Santos, João Afonso dos. p. 10

1929. Nasce em Aveiro, a 2 de Agosto. “O apelido receberam-no do inspector escolar Domingos José Cerqueira. Homem de pesadas e medidas palavras… Este nosso avô materno legou-nos um bom lote de tios. Rigoroso já então nas contas, teve quatro rebentos de cada uma das mulheres com que casou. A primeira foi a avó Rosa Augusta Dantas… e a “filha segunda dessa primeira união, a mãe do Zeca e minha, Maria das Dores Dantas Cerqueira, de seu nome.”
“José Nepomuceno Afonso dos Santos, também beirão de raiz, foi o pai do quase biografado nestas notas. De modo que Zeca resulta da enxertia de uma cepa beirã em vide minhota, ambas transplantadas para a foz do Vouga. Da combinação onomástica dos progenitores saiu-lhe o nome, composto como se segue: José Manuel Cerqueira Afonso dos Santos. As contingências, sempre arbitrárias, reduziram-no mais tarde para José Afonso, Zeca para os mais íntimos.”
Ibidem, pp.17-20.

1930. Os pais vão para Novo Redondo (actual Sumbe), Angola, onde José Nepomuceno é colocado como delegado do Procurador da República. José Afonso, por razões de saúde, é confiado à guarda da tia JeJé e do tio Chico, “um republicano dos quatro costados, de bigodes retorcidos à Rafael Bordalo Pinheiro e convicções materialistas" e anti-sidonista - e passa a viver na casa do "Largo das Cinco Bicas, onde residiam os Cerqueiras", em Aveiro.

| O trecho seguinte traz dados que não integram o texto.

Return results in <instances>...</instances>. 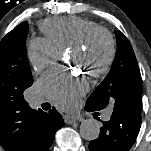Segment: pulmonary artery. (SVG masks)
Listing matches in <instances>:
<instances>
[{"label":"pulmonary artery","instance_id":"obj_1","mask_svg":"<svg viewBox=\"0 0 151 151\" xmlns=\"http://www.w3.org/2000/svg\"><path fill=\"white\" fill-rule=\"evenodd\" d=\"M42 102H43V100H42L41 98H39V97H36V98L34 99V103H35L36 105H39V104H41ZM111 114H112L111 109H107V110L104 112V114H103V118H104L105 120H109L110 117H111Z\"/></svg>","mask_w":151,"mask_h":151}]
</instances>
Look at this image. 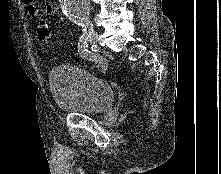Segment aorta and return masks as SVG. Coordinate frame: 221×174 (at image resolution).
Segmentation results:
<instances>
[{
    "mask_svg": "<svg viewBox=\"0 0 221 174\" xmlns=\"http://www.w3.org/2000/svg\"><path fill=\"white\" fill-rule=\"evenodd\" d=\"M63 13L79 22L86 21L89 16L90 0H60Z\"/></svg>",
    "mask_w": 221,
    "mask_h": 174,
    "instance_id": "1",
    "label": "aorta"
}]
</instances>
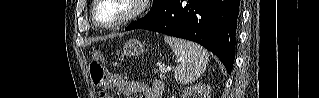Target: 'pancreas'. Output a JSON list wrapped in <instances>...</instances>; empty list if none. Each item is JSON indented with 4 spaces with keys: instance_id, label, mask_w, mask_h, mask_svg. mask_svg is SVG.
<instances>
[{
    "instance_id": "pancreas-1",
    "label": "pancreas",
    "mask_w": 319,
    "mask_h": 98,
    "mask_svg": "<svg viewBox=\"0 0 319 98\" xmlns=\"http://www.w3.org/2000/svg\"><path fill=\"white\" fill-rule=\"evenodd\" d=\"M156 72V69L154 70ZM160 71V78H165L166 71H162L161 68H159Z\"/></svg>"
}]
</instances>
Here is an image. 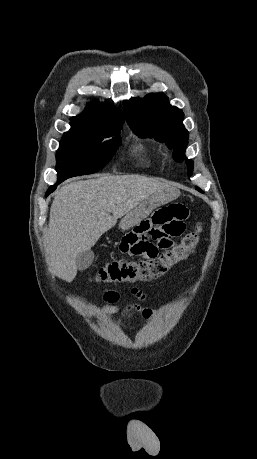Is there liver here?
<instances>
[{
  "label": "liver",
  "mask_w": 257,
  "mask_h": 459,
  "mask_svg": "<svg viewBox=\"0 0 257 459\" xmlns=\"http://www.w3.org/2000/svg\"><path fill=\"white\" fill-rule=\"evenodd\" d=\"M167 187L140 175L101 176L63 186L52 202L46 235L51 272L73 281L78 270L76 257L90 250L118 218Z\"/></svg>",
  "instance_id": "6515ba94"
}]
</instances>
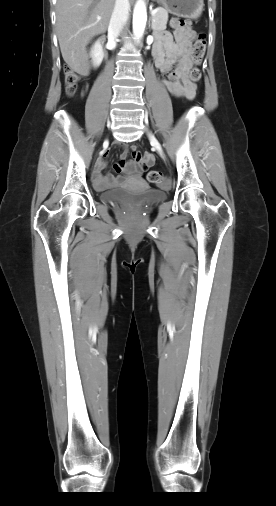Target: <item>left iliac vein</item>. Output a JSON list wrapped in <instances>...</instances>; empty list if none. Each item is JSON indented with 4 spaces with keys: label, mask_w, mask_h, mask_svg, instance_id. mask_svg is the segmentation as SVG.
<instances>
[{
    "label": "left iliac vein",
    "mask_w": 276,
    "mask_h": 506,
    "mask_svg": "<svg viewBox=\"0 0 276 506\" xmlns=\"http://www.w3.org/2000/svg\"><path fill=\"white\" fill-rule=\"evenodd\" d=\"M148 136L151 140V142L153 143V145L156 147V149L160 152V154L162 155V148H161V145L160 143L158 142V140L156 139V137L150 132L148 131Z\"/></svg>",
    "instance_id": "1"
}]
</instances>
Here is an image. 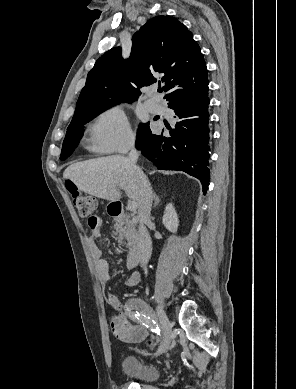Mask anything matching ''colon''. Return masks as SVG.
<instances>
[{"mask_svg":"<svg viewBox=\"0 0 296 389\" xmlns=\"http://www.w3.org/2000/svg\"><path fill=\"white\" fill-rule=\"evenodd\" d=\"M68 190L72 195L74 205L76 206L79 215L82 218L87 219L89 225H94L97 220V217L94 214L97 207L96 200L89 195L79 192L71 183L68 185ZM113 332L117 337L121 334L116 328L113 329Z\"/></svg>","mask_w":296,"mask_h":389,"instance_id":"5ec220e1","label":"colon"}]
</instances>
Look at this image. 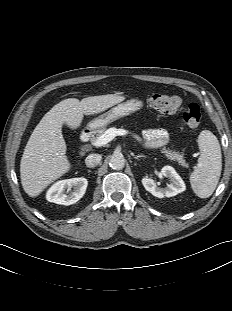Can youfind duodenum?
Segmentation results:
<instances>
[{
    "instance_id": "1",
    "label": "duodenum",
    "mask_w": 232,
    "mask_h": 311,
    "mask_svg": "<svg viewBox=\"0 0 232 311\" xmlns=\"http://www.w3.org/2000/svg\"><path fill=\"white\" fill-rule=\"evenodd\" d=\"M90 137H91V130L85 129V130H83V131L81 132L79 138H80V141H81L82 143H86V142L89 141ZM85 150H86V149H85L84 146H81V147H80V153H81V154H83V153L85 152Z\"/></svg>"
}]
</instances>
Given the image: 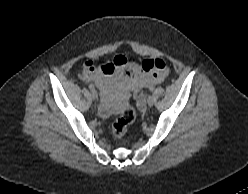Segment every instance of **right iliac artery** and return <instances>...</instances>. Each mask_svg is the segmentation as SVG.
<instances>
[{
    "label": "right iliac artery",
    "instance_id": "82829eb1",
    "mask_svg": "<svg viewBox=\"0 0 248 194\" xmlns=\"http://www.w3.org/2000/svg\"><path fill=\"white\" fill-rule=\"evenodd\" d=\"M89 89H90L91 91L94 90V85L90 84V85H89Z\"/></svg>",
    "mask_w": 248,
    "mask_h": 194
}]
</instances>
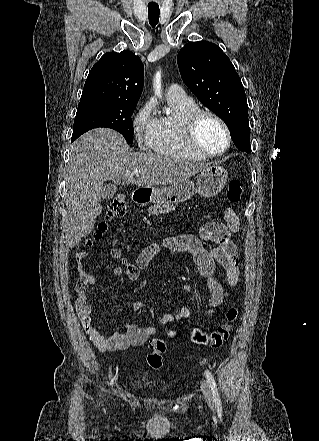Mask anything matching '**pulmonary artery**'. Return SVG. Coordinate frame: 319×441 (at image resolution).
Masks as SVG:
<instances>
[{"label": "pulmonary artery", "instance_id": "e3ab8cb5", "mask_svg": "<svg viewBox=\"0 0 319 441\" xmlns=\"http://www.w3.org/2000/svg\"><path fill=\"white\" fill-rule=\"evenodd\" d=\"M167 96L169 99L174 100H186L188 99V96L186 95L185 91L182 89L181 86L177 84H172L168 90H167Z\"/></svg>", "mask_w": 319, "mask_h": 441}]
</instances>
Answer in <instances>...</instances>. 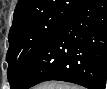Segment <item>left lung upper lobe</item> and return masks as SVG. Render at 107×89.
I'll return each mask as SVG.
<instances>
[{
    "instance_id": "1",
    "label": "left lung upper lobe",
    "mask_w": 107,
    "mask_h": 89,
    "mask_svg": "<svg viewBox=\"0 0 107 89\" xmlns=\"http://www.w3.org/2000/svg\"><path fill=\"white\" fill-rule=\"evenodd\" d=\"M86 0H19L9 32L8 81L17 84L41 48Z\"/></svg>"
}]
</instances>
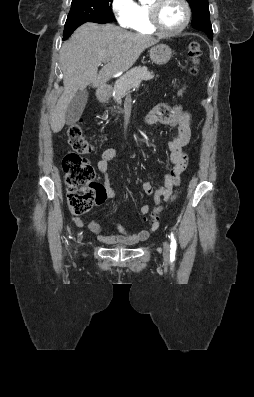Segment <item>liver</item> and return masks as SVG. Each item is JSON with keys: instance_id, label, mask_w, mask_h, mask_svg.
Instances as JSON below:
<instances>
[{"instance_id": "liver-1", "label": "liver", "mask_w": 254, "mask_h": 397, "mask_svg": "<svg viewBox=\"0 0 254 397\" xmlns=\"http://www.w3.org/2000/svg\"><path fill=\"white\" fill-rule=\"evenodd\" d=\"M158 41L111 24L81 25L60 50L64 91L51 115L52 131L58 133L64 127L67 107L79 90L88 85L101 87L113 75L133 66L141 53ZM106 60L109 62L97 73Z\"/></svg>"}]
</instances>
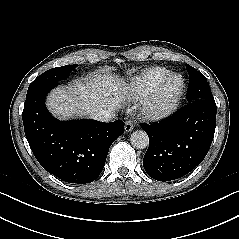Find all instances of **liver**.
<instances>
[{"label":"liver","instance_id":"obj_1","mask_svg":"<svg viewBox=\"0 0 239 239\" xmlns=\"http://www.w3.org/2000/svg\"><path fill=\"white\" fill-rule=\"evenodd\" d=\"M127 87L122 78L108 74L95 75L84 82L75 81L57 88L48 97L47 107L60 118L93 117L99 110L115 111L127 100Z\"/></svg>","mask_w":239,"mask_h":239}]
</instances>
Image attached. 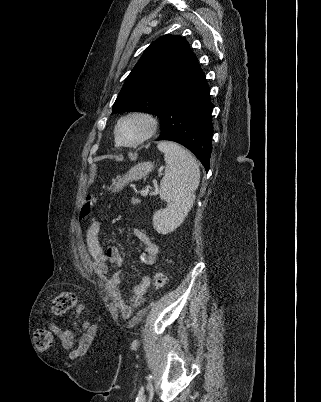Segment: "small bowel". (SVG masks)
Instances as JSON below:
<instances>
[{
    "mask_svg": "<svg viewBox=\"0 0 321 402\" xmlns=\"http://www.w3.org/2000/svg\"><path fill=\"white\" fill-rule=\"evenodd\" d=\"M100 227L101 223L98 220H93L87 230V238L92 251L93 270L97 276L106 280L111 298L122 317L129 318L134 309L144 303V295L150 284V278L146 274L143 275L141 281L133 287L130 301L127 302L124 299L121 290V275L117 271L123 264V254L118 246L101 243L98 238ZM134 232L137 238L144 244V248L139 254L140 263L145 267L152 266L159 254L158 245L152 242L144 231L135 229ZM110 268H113L114 272L110 273ZM77 308L82 310L84 305L79 303ZM46 323L59 338L62 346L68 350L69 358H85L87 347L92 346V338L97 333V328L92 321L87 320L84 323V333L79 336L81 344L73 343L72 334L69 329L49 321H46Z\"/></svg>",
    "mask_w": 321,
    "mask_h": 402,
    "instance_id": "1",
    "label": "small bowel"
}]
</instances>
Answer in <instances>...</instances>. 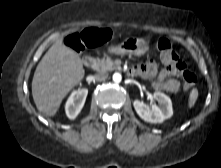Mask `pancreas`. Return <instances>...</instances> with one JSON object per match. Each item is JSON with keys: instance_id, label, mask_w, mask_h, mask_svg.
I'll list each match as a JSON object with an SVG mask.
<instances>
[{"instance_id": "pancreas-1", "label": "pancreas", "mask_w": 221, "mask_h": 168, "mask_svg": "<svg viewBox=\"0 0 221 168\" xmlns=\"http://www.w3.org/2000/svg\"><path fill=\"white\" fill-rule=\"evenodd\" d=\"M118 68L119 67L109 57L103 59L97 58L94 67V69L97 71H112Z\"/></svg>"}]
</instances>
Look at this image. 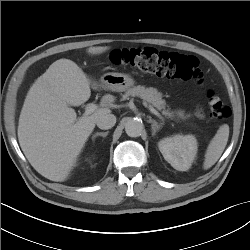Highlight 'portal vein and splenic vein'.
Listing matches in <instances>:
<instances>
[{
    "instance_id": "obj_1",
    "label": "portal vein and splenic vein",
    "mask_w": 250,
    "mask_h": 250,
    "mask_svg": "<svg viewBox=\"0 0 250 250\" xmlns=\"http://www.w3.org/2000/svg\"><path fill=\"white\" fill-rule=\"evenodd\" d=\"M144 105L146 107H148V109L150 110V112L158 117H161L160 113L153 108V106L151 105H147L146 103H144ZM98 106L96 104L90 103L85 107V115H89L92 114L93 112H95L97 110Z\"/></svg>"
}]
</instances>
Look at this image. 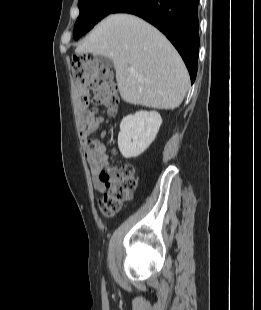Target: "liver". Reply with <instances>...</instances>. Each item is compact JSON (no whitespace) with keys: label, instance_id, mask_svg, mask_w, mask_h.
Returning <instances> with one entry per match:
<instances>
[{"label":"liver","instance_id":"obj_1","mask_svg":"<svg viewBox=\"0 0 261 310\" xmlns=\"http://www.w3.org/2000/svg\"><path fill=\"white\" fill-rule=\"evenodd\" d=\"M75 53L109 57L121 98L130 104L173 110L189 88V74L176 49L160 31L134 15H109ZM130 67L135 73L128 72Z\"/></svg>","mask_w":261,"mask_h":310}]
</instances>
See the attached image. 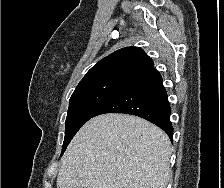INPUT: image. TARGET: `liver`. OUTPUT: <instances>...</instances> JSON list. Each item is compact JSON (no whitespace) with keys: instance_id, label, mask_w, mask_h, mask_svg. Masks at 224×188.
Instances as JSON below:
<instances>
[{"instance_id":"obj_1","label":"liver","mask_w":224,"mask_h":188,"mask_svg":"<svg viewBox=\"0 0 224 188\" xmlns=\"http://www.w3.org/2000/svg\"><path fill=\"white\" fill-rule=\"evenodd\" d=\"M170 156L159 127L133 115H99L69 144L57 188H166Z\"/></svg>"}]
</instances>
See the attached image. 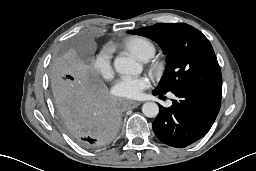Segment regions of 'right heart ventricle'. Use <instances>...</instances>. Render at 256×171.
Instances as JSON below:
<instances>
[{"label": "right heart ventricle", "instance_id": "e07e8e85", "mask_svg": "<svg viewBox=\"0 0 256 171\" xmlns=\"http://www.w3.org/2000/svg\"><path fill=\"white\" fill-rule=\"evenodd\" d=\"M122 46L138 59L143 61L153 57L156 51L153 42L142 36H134L128 38L123 42Z\"/></svg>", "mask_w": 256, "mask_h": 171}]
</instances>
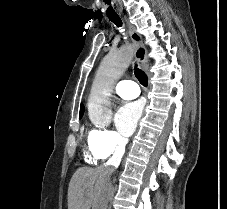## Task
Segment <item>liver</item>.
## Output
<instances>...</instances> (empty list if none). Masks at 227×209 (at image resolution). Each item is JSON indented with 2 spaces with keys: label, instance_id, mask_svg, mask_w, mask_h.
<instances>
[{
  "label": "liver",
  "instance_id": "1",
  "mask_svg": "<svg viewBox=\"0 0 227 209\" xmlns=\"http://www.w3.org/2000/svg\"><path fill=\"white\" fill-rule=\"evenodd\" d=\"M99 175V169H89V167L77 169L68 187V209H90L91 201L85 203V199L90 197Z\"/></svg>",
  "mask_w": 227,
  "mask_h": 209
}]
</instances>
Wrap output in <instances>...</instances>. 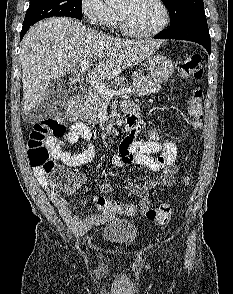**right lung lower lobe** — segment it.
<instances>
[{
    "label": "right lung lower lobe",
    "mask_w": 233,
    "mask_h": 294,
    "mask_svg": "<svg viewBox=\"0 0 233 294\" xmlns=\"http://www.w3.org/2000/svg\"><path fill=\"white\" fill-rule=\"evenodd\" d=\"M30 26H26L22 28L21 34H20V39L23 38L24 34L26 33V31L29 29Z\"/></svg>",
    "instance_id": "1"
}]
</instances>
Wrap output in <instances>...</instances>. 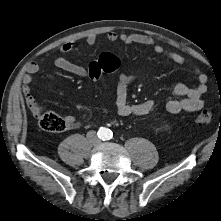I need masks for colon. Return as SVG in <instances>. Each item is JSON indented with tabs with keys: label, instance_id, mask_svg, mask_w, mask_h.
Listing matches in <instances>:
<instances>
[{
	"label": "colon",
	"instance_id": "5ec220e1",
	"mask_svg": "<svg viewBox=\"0 0 221 221\" xmlns=\"http://www.w3.org/2000/svg\"><path fill=\"white\" fill-rule=\"evenodd\" d=\"M120 64V59L117 56L104 53L98 60L89 64L90 78L98 79L103 73L114 72L119 69ZM33 113L40 127L47 132L59 133L68 129L66 120L52 111H45L38 105H35ZM213 120L214 113L207 108L202 109L196 117V121L199 124H209L213 122Z\"/></svg>",
	"mask_w": 221,
	"mask_h": 221
}]
</instances>
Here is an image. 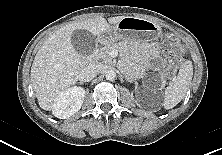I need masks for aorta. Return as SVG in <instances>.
Masks as SVG:
<instances>
[{
    "mask_svg": "<svg viewBox=\"0 0 222 155\" xmlns=\"http://www.w3.org/2000/svg\"><path fill=\"white\" fill-rule=\"evenodd\" d=\"M105 77L109 81L114 80L116 77V72L113 69H109L106 71Z\"/></svg>",
    "mask_w": 222,
    "mask_h": 155,
    "instance_id": "1",
    "label": "aorta"
}]
</instances>
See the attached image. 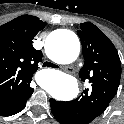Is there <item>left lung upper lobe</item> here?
I'll return each instance as SVG.
<instances>
[{
  "mask_svg": "<svg viewBox=\"0 0 124 124\" xmlns=\"http://www.w3.org/2000/svg\"><path fill=\"white\" fill-rule=\"evenodd\" d=\"M77 33L85 59L80 77L82 81L89 80L91 88L75 100L65 102V106L72 124H89L106 110L116 95L121 62L113 43L94 24H80Z\"/></svg>",
  "mask_w": 124,
  "mask_h": 124,
  "instance_id": "1",
  "label": "left lung upper lobe"
}]
</instances>
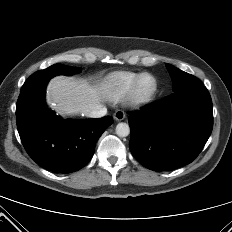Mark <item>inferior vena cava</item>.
<instances>
[{"label": "inferior vena cava", "instance_id": "602c4592", "mask_svg": "<svg viewBox=\"0 0 232 232\" xmlns=\"http://www.w3.org/2000/svg\"><path fill=\"white\" fill-rule=\"evenodd\" d=\"M107 113V108L103 105H98L90 110L85 111V115L90 118H100L105 116Z\"/></svg>", "mask_w": 232, "mask_h": 232}]
</instances>
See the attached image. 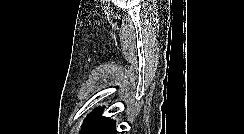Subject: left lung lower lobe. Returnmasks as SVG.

1933. José Afonso segue para Angola acompanhado por um tio advogado em lua-de-mel. Um missionário passa a ser a companhia do pequeno. Inicia os estudos da instrução primária. Permanece em Angola durante três anos.
“No Mouzinho o meteram ao encontro da família que, a bem ver, pouco menos lhe era do que estranha. Acostumara-se ao aconchego de uma tia materna a cuja custódia os pais o entregaram, desconfiados da sua fragilidade e das terras impaludadas para onde seguiram primeiro.”
Ibidem, p. 15.

1936. Regressa a Aveiro e passa a viver em casa de umas tias maternas.
“Quem sabe se por vias de tais bolandas … se não habituou a observar os adultos que permutaram à sua volta, a captar-lhes os tiques, os humores, as manias. A medir a provisoriedade das coisas e a exilar-se no sonho. A relativizar (depois que fez a descoberta da sua subjectividade). Nem por isso se fez bisonho, introvertido. Pelo contrário. As opiniões dos familiares que então o rodearam coincidem em caracterizá-lo como uma criança alegre, afectuosa e branda.”
Ibidem, p. 20.

1937. Vai viver com os pais para Moçambique, juntamente com os irmãos João e Mariazinha(nascida em Angola, em Silva Porto – actual Kuito - numa altura em que o pai havia sido transferido de Novo Redondo para esta cidade).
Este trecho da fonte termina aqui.